Of course, it is unclear how successful Supernanny's efforts really were, since, as pointed out by many, creative editing is at play. However, I believe it is unfair to say that she doesn't even try to address big issues that affect the family as a whole.


Cylcemama -- Mother to Jasper (3) and Elliot (1)
post #56 of 227
I feel about Supernanny the same way I feel about Ezzo, the what to expect books, and Parents magazine. Sure, there may be one or two good ideas in there, but look at all the crap you have to wade through to get to it. Why bother, when there are perfectly good resources out there with all the good info minus the crap?
post #57 of 227
Quote:
Originally Posted by annettemarie
I feel about Supernanny the same way I feel about Ezzo, the what to expect books, and Parents magazine. Sure, there may be one or two good ideas in there, but look at all the crap you have to wade through to get to it. Why bother, when there are perfectly good resources out there with all the good info minus the crap?
:
post #58 of 227
Quote:
I feel about Supernanny the same way I feel about Ezzo, the what to expect books, and Parents magazine. Sure, there may be one or two good ideas in there, but look at all the crap you have to wade through to get to it. Why bother, when there are perfectly good resources out there with all the good info minus the crap?
Not just hands clapping...where's the standing ovation smilie when you need it? :LOL

We here on this board, imho, put a lot more thought into what we read/hear/see on tv than the majority of people out there. We know how to sift through the crap and extrapolate the little gems of wisdom from the enormous turds of ignorance.

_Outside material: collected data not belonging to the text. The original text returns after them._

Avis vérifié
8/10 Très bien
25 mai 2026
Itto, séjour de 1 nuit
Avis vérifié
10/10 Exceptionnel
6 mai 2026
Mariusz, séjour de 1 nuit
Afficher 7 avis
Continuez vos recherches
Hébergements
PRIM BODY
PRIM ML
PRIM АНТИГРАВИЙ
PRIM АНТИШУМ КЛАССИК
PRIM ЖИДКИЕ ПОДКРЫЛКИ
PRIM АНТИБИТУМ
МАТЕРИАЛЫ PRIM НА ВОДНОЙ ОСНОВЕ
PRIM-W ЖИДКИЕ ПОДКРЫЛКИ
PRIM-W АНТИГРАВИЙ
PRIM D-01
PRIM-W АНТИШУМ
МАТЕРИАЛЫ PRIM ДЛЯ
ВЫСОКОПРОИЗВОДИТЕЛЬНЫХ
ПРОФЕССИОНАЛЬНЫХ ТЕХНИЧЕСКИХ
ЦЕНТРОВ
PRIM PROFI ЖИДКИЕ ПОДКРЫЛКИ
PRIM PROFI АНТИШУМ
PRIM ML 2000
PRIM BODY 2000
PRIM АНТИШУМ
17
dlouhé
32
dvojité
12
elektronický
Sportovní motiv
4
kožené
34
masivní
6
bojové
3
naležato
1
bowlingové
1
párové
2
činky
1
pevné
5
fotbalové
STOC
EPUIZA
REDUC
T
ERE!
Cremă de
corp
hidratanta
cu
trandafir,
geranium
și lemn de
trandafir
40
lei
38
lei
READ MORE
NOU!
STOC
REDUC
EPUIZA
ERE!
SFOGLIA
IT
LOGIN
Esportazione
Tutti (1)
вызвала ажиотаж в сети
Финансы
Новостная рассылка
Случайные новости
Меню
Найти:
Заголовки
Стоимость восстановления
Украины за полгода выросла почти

If someone put out a show that really truly went by AP principles, it would probably cause a huge uproar in the mainstream. What? RESPECT our children? Imagine that. What a revolutionary concept!
post #59 of 227
AP isn't about WHAT you do, so much as why you do it.

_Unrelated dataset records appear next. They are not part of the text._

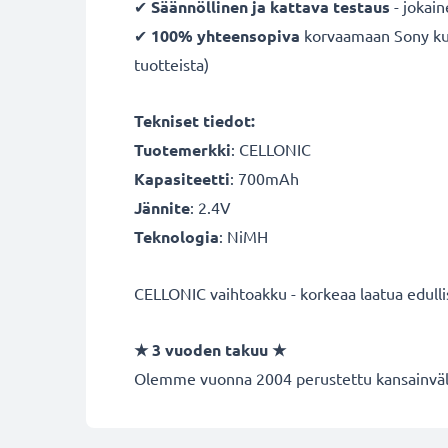
✔
Säännöllinen ja kattava testaus
- jokai
✔
100% yhteensopiva
korvaamaan Sony kuul
tuotteista)
Tekniset tiedot:
Tuotemerkki
:
CELLONIC
Kapasiteetti
: 700mAh
Jännite
: 2.4V
Teknologia
: NiMH
CELLONIC vaihtoakku - korkeaa laatua edulli
★
3 vuoden takuu
★
Olemme vuonna 2004 perustettu kansainvälin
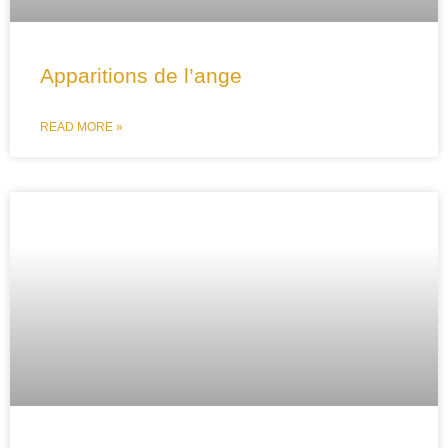
Apparitions de l’ange
READ MORE »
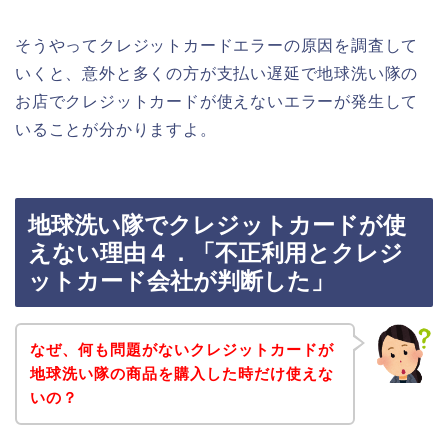
そうやってクレジットカードエラーの原因を調査して
いくと、意外と多くの方が支払い遅延で地球洗い隊の
お店でクレジットカードが使えないエラーが発生して
いることが分かりますよ。
地球洗い隊でクレジットカードが使
えない理由４．「不正利用とクレジ
ットカード会社が判断した」
なぜ、何も問題がないクレジットカードが
地球洗い隊の商品を購入した時だけ使えな
いの？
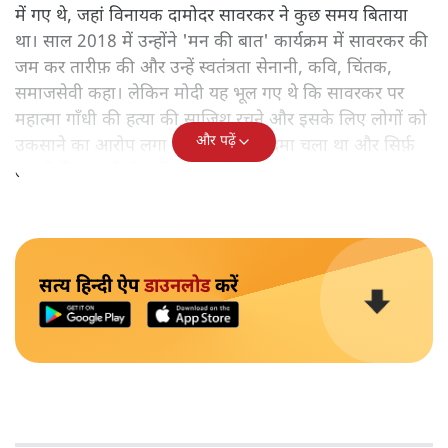
में गए थे, जहां विनायक दामोदर सावरकर ने कुछ समय बिताया
था। साल 2018 में उन्होंने 'मन की बात' कार्यक्रम में सावरकर की
जम कर तारीफ़ की और उन्हें स्वतंत्रता सेनानी, कवि, चिंतक,
समाजसेवी कहा। लेकिन मोदी यह भूल गए थे कि सावरकर पर
महात्मा गाँधी की हत्या की साजिश रचने और इसके लिए लोगों को
और पढ़ें
उकसाने का आरोप लगा था, उन पर मुक़दमा चला था और सिर्फ़
तकनीकी कारणों से उन्हें सज़ा नहीं हुई थी।
सत्य हिन्दी ऐप
डाउनलोड
करें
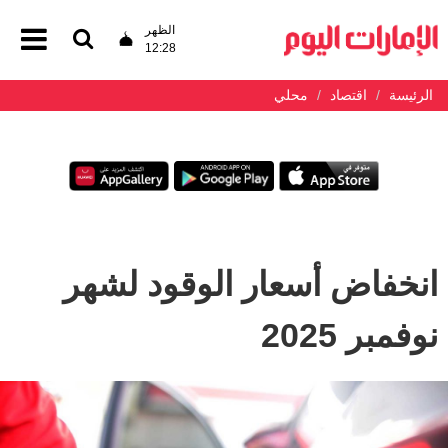
الظهر
12:28
الرئيسة
اقتصاد
محلي
انخفاض أسعار الوقود لشهر
نوفمبر 2025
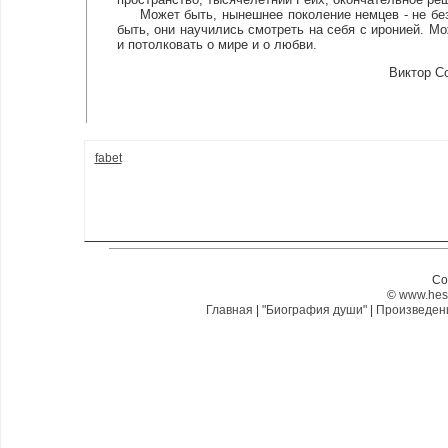
Может быть, нынешнее поколение немцев - не без 
быть, они научились смотреть на себя с иронией. Мо
и потолковать о мире и о любви.
Виктор Со
fabet
Co
©
www.hes
Главная
|
"Биография души"
|
Произведе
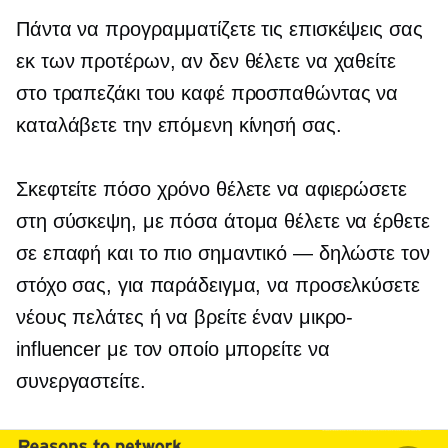
Πάντα να προγραμματίζετε τις επισκέψεις σας
εκ των προτέρων, αν δεν θέλετε να χαθείτε
στο τραπεζάκι του καφέ προσπαθώντας να
καταλάβετε την επόμενη κίνησή σας.
Σκεφτείτε πόσο χρόνο θέλετε να αφιερώσετε
στη σύσκεψη, με πόσα άτομα θέλετε να έρθετε
σε επαφή και το πιο σημαντικό — δηλώστε τον
στόχο σας, για παράδειγμα, να προσελκύσετε
νέους πελάτες ή να βρείτε έναν μικρο-
influencer με τον οποίο μπορείτε να
συνεργαστείτε.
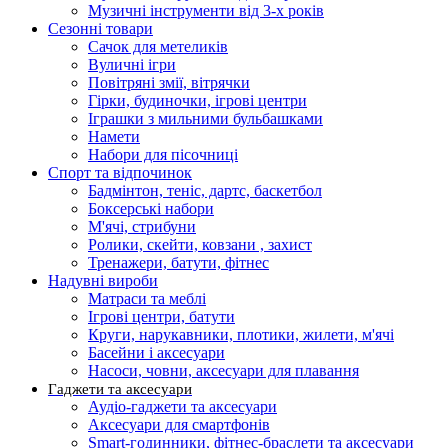
Музичні інструменти від 3-х років
Сезонні товари
Сачок для метеликів
Вуличні ігри
Повітряні змії, вітрячки
Гірки, будиночки, ігрові центри
Іграшки з мильними бульбашками
Намети
Набори для пісочниці
Спорт та відпочинок
Бадмінтон, теніс, дартс, баскетбол
Боксерські набори
М'ячі, стрибуни
Ролики, скейти, ковзани , захист
Тренажери, батути, фітнес
Надувні вироби
Матраси та меблі
Ігрові центри, батути
Круги, нарукавники, плотики, жилети, м'ячі
Басейни і аксесуари
Насоси, човни, аксесуари для плавання
Гаджети та аксесуари
Аудіо-гаджети та аксесуари
Аксесуари для смартфонів
Smart-годинники, фітнес-браслети та аксесуари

Sure, Supernanny says not to yell at kids, but is it because she respects them as little people with rights, or is it because yelling just isn't effective at getting the kid of response they're looking for? I find it really hard to understand how someone can feel that yelling is disrespectful, but it's okay to let the child bawl their eyes out wanting mommy, and have mommy sit there like a statue ignoring them. I saw the Oprah version where that's what she made a mom do, while her 2 year old screamed for her in the dark, and mommy sat there right beside his crib staring at the floor. It made me so sad, angry, and sick all at the same time.

The things she does may "seem" to be AP, but they are not. Her warnings to "never let your kids in your bed, never lie down with them to get them to bed" are so ignorant. UGH!!

Anyways, like annettemarie said, there are much better sources of AP parenting than the few tidbits she tosses out there amongst all the garbage.
post #60 of 227
This may seem like a dumb question but for those of you who feel the "naughty corner" is a bad idea, why do you feel that way? How do you think it is different than a "time out" and do you think "time outs" are a bad idea too? If so, then what do you do instead?

Explaining before and after why the punishment is being issued (with the "naughty corner") always seemed like a good idea to me. But I'm always interested in how other parents - particularly AP parents - deal with "discipline." And how maybe I could do it better. So I'm just curious.